From: Mike Galbraith (mikeg@wen-online.de)
Date: Sat Aug 25 2001 - 14:53:53 EST


On Sat, 25 Aug 2001, Daniel Phillips wrote:

> On August 25, 2001 10:48 am, Mike Galbraith wrote:
> > I think the easiest way to handle high order allocations is to do _low_
> > volume background reclamation if high order allocations might fail. ie
> > put a little effort into keeping such allocations available, but don't
> > do massive effort. Cache tends to lose it's value over time, so dumping
> > small quantities over time shouldn't hurt.
>
> Ah, time. Please see below for an alternative way of looking at time.
>
> > This would also have the
> > benefit of scanning the inactive lists even when there's little activity
> > so that list information (page accessed _yesterday_?) won't get stale.
>
> It would probably improve the average performance somewhat. I'm looking at a

It makes the system smoother, but doesn't change throughput much. The
biggest effect is felt upon transition from idle launder/reclaim wise
to busy. There, it can prevent unpleasant suprises.
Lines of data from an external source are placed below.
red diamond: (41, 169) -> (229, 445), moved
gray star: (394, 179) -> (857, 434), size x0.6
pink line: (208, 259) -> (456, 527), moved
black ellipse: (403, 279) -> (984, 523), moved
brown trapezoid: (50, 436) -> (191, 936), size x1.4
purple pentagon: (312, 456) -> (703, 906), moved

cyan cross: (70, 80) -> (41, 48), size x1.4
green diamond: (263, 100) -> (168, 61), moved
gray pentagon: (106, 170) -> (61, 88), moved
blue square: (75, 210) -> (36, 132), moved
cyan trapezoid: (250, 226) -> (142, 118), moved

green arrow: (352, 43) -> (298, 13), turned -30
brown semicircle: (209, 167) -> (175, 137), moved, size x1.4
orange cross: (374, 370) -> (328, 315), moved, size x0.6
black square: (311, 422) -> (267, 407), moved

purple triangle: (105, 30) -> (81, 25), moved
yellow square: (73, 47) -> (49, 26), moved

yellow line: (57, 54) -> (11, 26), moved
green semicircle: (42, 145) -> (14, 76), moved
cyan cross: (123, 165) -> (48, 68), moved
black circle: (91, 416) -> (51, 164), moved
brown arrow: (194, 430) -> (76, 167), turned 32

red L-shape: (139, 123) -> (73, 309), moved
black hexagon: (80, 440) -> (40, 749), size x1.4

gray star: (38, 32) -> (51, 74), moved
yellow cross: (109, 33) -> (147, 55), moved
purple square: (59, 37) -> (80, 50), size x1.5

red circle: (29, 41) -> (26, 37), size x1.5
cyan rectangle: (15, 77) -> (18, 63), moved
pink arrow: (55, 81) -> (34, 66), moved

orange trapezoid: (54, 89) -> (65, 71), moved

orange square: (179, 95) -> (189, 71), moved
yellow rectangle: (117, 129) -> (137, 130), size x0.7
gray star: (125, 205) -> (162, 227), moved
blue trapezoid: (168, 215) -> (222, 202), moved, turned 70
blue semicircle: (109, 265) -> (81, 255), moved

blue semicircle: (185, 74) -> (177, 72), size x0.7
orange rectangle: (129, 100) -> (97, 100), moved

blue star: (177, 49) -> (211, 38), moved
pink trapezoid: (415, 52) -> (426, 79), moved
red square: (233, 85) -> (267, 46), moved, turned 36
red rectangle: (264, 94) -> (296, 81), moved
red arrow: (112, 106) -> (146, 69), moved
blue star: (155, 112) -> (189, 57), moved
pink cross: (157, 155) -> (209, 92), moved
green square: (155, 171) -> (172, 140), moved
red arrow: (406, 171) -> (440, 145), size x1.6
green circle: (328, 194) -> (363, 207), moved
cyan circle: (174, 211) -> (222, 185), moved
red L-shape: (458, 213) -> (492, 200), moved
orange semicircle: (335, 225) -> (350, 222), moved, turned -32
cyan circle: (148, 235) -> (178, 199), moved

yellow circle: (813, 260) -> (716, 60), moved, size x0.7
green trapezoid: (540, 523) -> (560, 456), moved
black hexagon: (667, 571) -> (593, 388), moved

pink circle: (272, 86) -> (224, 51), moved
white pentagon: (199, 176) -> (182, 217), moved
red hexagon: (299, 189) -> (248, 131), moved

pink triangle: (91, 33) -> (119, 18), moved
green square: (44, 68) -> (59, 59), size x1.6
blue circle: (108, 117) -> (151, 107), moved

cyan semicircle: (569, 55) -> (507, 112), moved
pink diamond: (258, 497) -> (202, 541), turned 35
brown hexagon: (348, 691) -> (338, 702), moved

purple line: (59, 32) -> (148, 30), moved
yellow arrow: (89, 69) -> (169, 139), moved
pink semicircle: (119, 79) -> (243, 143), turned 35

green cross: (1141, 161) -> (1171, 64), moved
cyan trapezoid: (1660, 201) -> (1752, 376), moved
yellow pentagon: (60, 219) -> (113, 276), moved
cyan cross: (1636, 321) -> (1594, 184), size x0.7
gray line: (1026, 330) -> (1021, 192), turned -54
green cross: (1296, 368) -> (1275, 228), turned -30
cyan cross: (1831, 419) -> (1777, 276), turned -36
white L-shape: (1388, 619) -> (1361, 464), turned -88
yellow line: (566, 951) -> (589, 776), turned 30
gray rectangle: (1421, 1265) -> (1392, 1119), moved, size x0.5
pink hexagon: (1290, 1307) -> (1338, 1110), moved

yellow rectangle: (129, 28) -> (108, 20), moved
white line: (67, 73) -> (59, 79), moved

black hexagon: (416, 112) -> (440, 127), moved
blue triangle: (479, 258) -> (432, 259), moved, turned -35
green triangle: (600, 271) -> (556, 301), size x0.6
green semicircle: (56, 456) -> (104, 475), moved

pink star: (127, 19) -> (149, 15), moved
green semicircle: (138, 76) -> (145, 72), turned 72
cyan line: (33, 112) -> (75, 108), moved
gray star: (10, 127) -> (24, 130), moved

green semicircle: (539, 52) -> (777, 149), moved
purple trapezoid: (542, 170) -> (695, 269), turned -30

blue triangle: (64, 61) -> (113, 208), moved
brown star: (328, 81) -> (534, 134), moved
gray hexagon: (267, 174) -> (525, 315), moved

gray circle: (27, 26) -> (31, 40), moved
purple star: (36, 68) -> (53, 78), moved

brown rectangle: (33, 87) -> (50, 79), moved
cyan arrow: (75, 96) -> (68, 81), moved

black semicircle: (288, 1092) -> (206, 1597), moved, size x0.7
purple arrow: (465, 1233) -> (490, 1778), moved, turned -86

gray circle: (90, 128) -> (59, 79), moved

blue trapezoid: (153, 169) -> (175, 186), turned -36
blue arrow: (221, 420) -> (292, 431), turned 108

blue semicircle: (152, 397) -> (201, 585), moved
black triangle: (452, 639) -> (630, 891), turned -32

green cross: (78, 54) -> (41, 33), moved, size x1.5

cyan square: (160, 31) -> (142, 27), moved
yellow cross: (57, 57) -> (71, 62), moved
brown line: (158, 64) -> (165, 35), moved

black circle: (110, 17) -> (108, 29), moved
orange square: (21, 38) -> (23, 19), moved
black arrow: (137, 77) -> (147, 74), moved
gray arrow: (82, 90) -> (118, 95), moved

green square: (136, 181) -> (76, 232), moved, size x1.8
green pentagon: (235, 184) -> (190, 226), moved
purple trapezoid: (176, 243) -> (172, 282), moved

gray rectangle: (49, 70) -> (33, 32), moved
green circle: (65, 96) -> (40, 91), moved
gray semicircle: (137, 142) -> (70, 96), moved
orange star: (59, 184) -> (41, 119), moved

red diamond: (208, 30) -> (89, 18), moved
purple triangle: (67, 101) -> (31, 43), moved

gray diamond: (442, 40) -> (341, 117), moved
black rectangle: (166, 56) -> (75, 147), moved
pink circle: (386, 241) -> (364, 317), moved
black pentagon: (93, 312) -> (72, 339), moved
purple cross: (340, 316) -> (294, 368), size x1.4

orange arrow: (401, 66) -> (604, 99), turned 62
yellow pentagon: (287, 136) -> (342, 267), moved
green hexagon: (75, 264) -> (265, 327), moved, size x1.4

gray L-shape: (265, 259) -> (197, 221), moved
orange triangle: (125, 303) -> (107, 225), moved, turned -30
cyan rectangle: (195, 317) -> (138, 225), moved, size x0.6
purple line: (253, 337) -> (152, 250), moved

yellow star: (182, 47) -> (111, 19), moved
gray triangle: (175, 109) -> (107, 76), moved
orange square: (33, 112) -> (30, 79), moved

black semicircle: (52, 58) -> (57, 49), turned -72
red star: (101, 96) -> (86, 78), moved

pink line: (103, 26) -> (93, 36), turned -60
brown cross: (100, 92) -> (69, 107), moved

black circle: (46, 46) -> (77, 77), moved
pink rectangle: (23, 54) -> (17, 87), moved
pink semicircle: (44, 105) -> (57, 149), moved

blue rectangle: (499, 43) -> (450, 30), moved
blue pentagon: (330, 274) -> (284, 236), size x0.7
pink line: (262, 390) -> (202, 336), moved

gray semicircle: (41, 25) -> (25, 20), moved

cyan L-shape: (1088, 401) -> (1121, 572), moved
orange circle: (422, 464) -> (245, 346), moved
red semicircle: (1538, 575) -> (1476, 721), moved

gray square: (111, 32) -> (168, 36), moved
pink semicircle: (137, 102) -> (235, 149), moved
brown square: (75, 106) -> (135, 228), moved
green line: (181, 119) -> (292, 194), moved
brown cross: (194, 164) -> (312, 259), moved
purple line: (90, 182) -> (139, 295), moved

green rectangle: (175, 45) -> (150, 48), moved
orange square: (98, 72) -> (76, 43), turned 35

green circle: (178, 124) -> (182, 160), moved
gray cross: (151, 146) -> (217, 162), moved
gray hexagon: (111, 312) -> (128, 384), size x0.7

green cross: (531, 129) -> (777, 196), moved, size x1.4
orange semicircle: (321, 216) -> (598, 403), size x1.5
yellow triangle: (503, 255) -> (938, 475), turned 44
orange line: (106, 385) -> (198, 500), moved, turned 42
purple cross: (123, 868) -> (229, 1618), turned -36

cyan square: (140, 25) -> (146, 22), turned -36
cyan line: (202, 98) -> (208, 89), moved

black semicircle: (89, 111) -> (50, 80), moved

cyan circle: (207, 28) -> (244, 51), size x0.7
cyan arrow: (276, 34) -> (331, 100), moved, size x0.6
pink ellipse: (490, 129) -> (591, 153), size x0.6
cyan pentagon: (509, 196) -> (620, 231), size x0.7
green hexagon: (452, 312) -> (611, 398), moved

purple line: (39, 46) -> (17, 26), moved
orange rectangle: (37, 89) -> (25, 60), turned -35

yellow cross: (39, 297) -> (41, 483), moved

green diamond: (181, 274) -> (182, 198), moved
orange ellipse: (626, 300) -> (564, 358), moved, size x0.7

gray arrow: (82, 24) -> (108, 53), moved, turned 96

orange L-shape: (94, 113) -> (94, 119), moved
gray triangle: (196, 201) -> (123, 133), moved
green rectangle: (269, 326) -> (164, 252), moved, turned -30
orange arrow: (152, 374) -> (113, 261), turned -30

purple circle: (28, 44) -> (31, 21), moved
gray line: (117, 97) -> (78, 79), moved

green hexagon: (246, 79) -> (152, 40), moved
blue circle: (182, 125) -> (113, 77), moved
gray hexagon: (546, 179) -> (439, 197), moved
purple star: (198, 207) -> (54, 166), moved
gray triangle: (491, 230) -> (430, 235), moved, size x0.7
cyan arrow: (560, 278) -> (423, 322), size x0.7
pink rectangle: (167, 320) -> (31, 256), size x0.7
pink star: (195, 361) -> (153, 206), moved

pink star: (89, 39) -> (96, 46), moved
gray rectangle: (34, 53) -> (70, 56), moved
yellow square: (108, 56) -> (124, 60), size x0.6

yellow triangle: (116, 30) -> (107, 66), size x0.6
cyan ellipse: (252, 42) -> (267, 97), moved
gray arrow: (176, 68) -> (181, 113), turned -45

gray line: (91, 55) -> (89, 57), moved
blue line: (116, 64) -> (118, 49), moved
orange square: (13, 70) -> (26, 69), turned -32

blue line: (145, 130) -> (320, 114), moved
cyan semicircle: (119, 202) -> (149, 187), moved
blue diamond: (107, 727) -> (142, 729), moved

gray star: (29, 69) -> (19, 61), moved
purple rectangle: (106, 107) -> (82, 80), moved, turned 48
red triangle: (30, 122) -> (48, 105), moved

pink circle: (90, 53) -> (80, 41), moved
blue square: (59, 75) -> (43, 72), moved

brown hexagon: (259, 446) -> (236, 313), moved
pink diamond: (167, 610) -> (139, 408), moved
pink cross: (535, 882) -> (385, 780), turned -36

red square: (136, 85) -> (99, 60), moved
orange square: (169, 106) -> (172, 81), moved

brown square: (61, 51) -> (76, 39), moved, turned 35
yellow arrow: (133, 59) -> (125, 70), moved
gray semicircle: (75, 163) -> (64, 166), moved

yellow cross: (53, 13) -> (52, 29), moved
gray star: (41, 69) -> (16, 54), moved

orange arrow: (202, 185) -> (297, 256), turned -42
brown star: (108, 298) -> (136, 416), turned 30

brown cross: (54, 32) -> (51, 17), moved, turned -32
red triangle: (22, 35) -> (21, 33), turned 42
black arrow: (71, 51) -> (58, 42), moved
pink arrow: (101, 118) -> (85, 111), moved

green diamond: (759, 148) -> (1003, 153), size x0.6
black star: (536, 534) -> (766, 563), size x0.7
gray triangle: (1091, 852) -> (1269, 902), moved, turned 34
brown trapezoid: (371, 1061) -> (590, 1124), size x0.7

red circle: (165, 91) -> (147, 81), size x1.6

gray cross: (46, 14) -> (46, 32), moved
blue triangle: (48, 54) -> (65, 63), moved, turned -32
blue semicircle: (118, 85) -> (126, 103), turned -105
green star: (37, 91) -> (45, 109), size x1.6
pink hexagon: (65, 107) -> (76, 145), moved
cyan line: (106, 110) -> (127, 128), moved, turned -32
> more direct approach: if we have a shortage at order(m) then, then for each
> (free) member of order(m-1) look in mem_map for its buddy, and if it doesn't
> look too active, try to free it, thus moving the allocation unit up one
> order. Could you examine this idea please and check for obvious holes?

I don't know enough about the guts of the buddy. Someone with stars and
moons on his pointy hat suggested checking at reclaim time to see if a
page would buddy up.. sounds the same to me.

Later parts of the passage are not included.